みんなで集まると、王様と謁見していたらしい依藤くんが苦笑いをしていた。
「ちょっと話があるんだ」
「あーめんどくせー出たくねー」
萩沢くんがそんな風に言いながら、凄く困った表情で出迎えてくれた。
あ、黒本さんも一緒だ。
「どうしたの?」
「日本人である俺達が再来訪した事で祝いの席を設けたいって王様に言われてさ。一応、信用出来る人の集まりだから出席してくれないかって話をされたんだ」
「やっぱりそう言う事もあるのね」
「まあね。幸成は出席した事がないけど、俺やクラスの連中は結構あるよ」
「戦闘向けの俺も何だかんだ言って武術大会に出させられたなぁ。その後の祝いの席で乾杯の合図とかさせられて緊張した」
茂信くんは何だかんだ言ってクラスのまとめ役をしていたから納得できるし依藤くんも分かるけど……なんで幸成くんはないんだろう?

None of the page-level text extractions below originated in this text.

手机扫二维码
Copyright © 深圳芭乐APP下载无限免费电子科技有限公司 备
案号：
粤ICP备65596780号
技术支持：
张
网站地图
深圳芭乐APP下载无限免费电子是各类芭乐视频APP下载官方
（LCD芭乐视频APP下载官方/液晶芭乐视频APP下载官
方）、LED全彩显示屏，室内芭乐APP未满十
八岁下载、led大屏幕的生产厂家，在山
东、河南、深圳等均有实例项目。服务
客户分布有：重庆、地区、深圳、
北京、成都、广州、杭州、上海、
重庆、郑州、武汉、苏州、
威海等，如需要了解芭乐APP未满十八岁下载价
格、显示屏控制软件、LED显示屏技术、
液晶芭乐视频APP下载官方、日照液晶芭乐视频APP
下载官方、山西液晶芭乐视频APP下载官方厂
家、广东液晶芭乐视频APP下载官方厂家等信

まあ幸成くんは目立つのが好きじゃないし、なんとなくはわかるんだけど。
「幸成くんはなんで出席しなかったの?」
「あの頃のアイツは何だかんだ言ってピリピリしていたし、その特色故にな……下手に付けこまれない様にその手のイベントでは出席しない様にしてたんだよ」
考えてみる。
確かに、この国の人達を見るとサブカルチャーに夢中になっている人が多い印象を覚える。
その文化流入の仕掛け人である幸成くんは言わば国でも最重要人物。
そんな幸成くんをおいそれと顔出しするといろんな意味で狙われかねない事を懸念していたって事……なんでしょうね。
「他にもいろんな理由がある訳だけどさ。アイツはいろんな所を飛びまわっていたし」
「なるほどね」
「ニャー」
ミケさんはなんか蝶ネクタイを直す様な動作で萩沢くんに出てくれないかって態度を見せている。
そう言えばミケさんって貴族だし、宴の席での評価が高いんだっけ?
「ニャーニャーニャニャニャ!」
ミケさんが鳴いて何か事情を説明しようとしているけど私は……わかる時とわからない時がある。
「しかも開催場所がミケの屋敷だって言うんだから余計いきたくねーよ!」
「行きたくないって愚痴っていたのってそれが理由?」
「当たり前だろ! 何が悲しくてミケの屋敷に行かなきゃいけねーんだよ」
「とは言っても形式上は萩沢、お前の屋敷でもあるんだから一度は顔を出しておくべきだろ」
「わかってるって、ミケ直属の手伝いとやらが宴の準備をするらしいし、俺も代表の一人としてやらなきゃいけないそうだから渋々出るよ」
「ニャ!」
なんかミケさんが満面の笑みを浮かべている。
そこでどうして笑みになるのかしら?
大分一緒にいる期間も長くなってきたけど、相変わらずよくわからないわね。